Exercise goal: Check every line below for the word "hiệu" and show those that hold it.

Dataset extract:
Start of Block

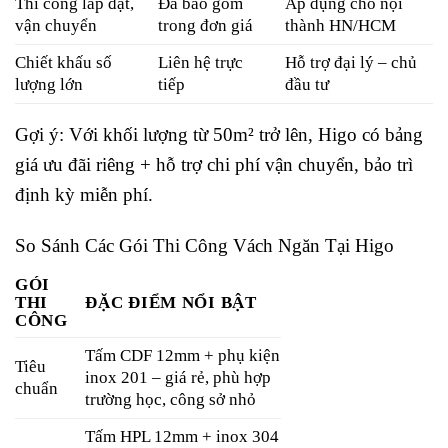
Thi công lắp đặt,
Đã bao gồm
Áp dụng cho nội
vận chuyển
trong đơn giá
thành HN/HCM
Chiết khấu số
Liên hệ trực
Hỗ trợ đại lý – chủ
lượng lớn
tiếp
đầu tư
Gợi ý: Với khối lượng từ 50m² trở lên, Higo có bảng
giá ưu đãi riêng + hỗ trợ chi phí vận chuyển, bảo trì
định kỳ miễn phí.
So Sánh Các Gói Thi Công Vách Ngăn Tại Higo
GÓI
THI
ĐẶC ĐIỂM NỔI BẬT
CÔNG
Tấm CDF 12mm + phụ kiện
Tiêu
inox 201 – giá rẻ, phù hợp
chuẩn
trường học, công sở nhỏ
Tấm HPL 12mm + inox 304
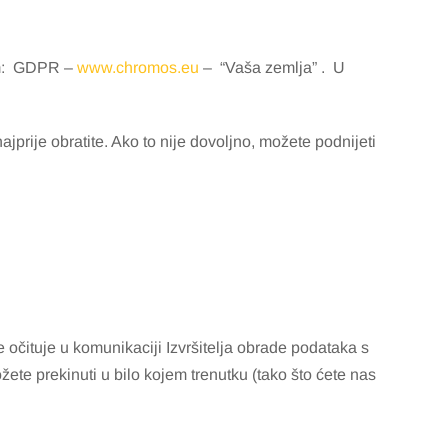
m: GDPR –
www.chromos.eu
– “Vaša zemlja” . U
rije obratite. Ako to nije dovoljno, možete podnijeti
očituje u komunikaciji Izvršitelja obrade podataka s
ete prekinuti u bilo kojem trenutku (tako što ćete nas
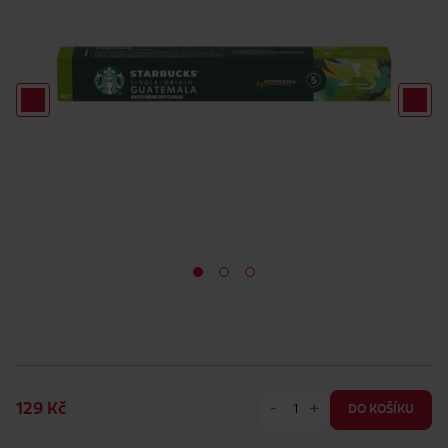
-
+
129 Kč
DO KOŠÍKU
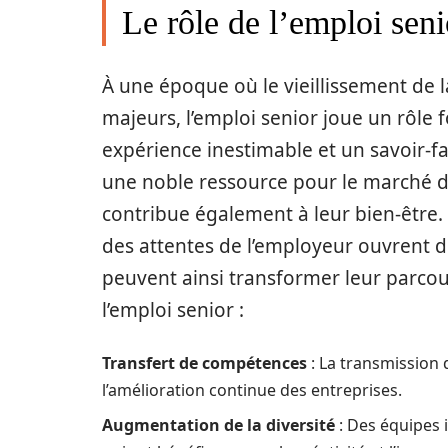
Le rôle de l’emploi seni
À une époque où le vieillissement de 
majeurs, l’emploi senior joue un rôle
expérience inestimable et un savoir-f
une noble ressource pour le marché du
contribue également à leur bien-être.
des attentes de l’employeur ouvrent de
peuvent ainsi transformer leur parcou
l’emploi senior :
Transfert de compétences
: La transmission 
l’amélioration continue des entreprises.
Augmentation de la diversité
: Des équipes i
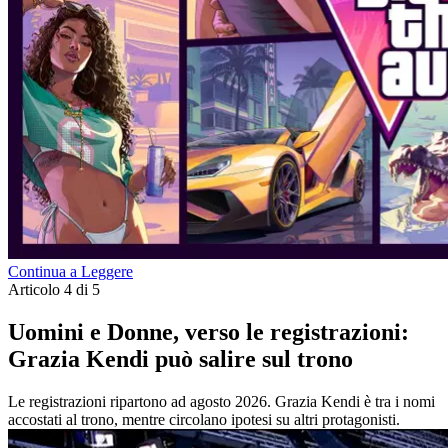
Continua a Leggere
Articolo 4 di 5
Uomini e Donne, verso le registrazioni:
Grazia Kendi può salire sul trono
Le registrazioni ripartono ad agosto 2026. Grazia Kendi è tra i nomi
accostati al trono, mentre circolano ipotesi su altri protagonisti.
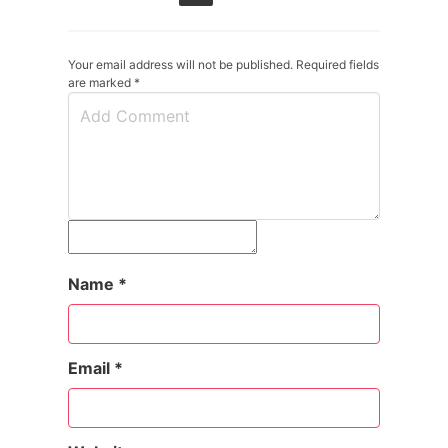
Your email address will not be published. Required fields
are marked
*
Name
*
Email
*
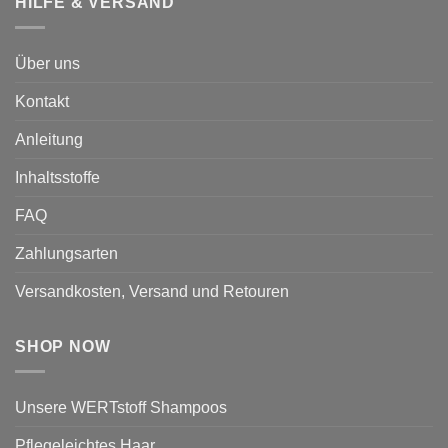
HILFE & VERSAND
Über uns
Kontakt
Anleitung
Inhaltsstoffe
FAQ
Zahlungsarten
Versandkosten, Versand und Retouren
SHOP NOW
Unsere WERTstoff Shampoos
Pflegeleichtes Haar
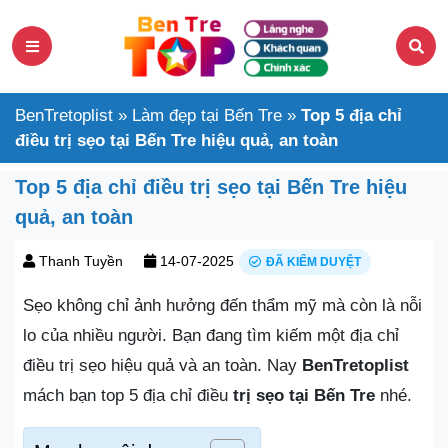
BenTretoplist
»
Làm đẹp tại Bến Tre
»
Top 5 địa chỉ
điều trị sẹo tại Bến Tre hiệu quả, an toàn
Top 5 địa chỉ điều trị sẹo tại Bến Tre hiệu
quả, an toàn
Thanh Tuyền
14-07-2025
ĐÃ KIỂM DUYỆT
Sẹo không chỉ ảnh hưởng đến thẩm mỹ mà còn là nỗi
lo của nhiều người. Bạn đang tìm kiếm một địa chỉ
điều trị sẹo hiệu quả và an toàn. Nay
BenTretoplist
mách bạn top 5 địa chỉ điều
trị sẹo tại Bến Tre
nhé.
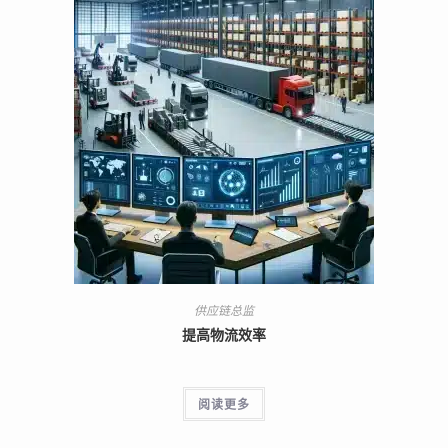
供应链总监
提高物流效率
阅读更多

End of Block

Solution for this task:
điều trị sẹo tại Bến Tre hiệu quả, an toàn
Top 5 địa chỉ điều trị sẹo tại Bến Tre hiệu
điều trị sẹo hiệu quả và an toàn. Nay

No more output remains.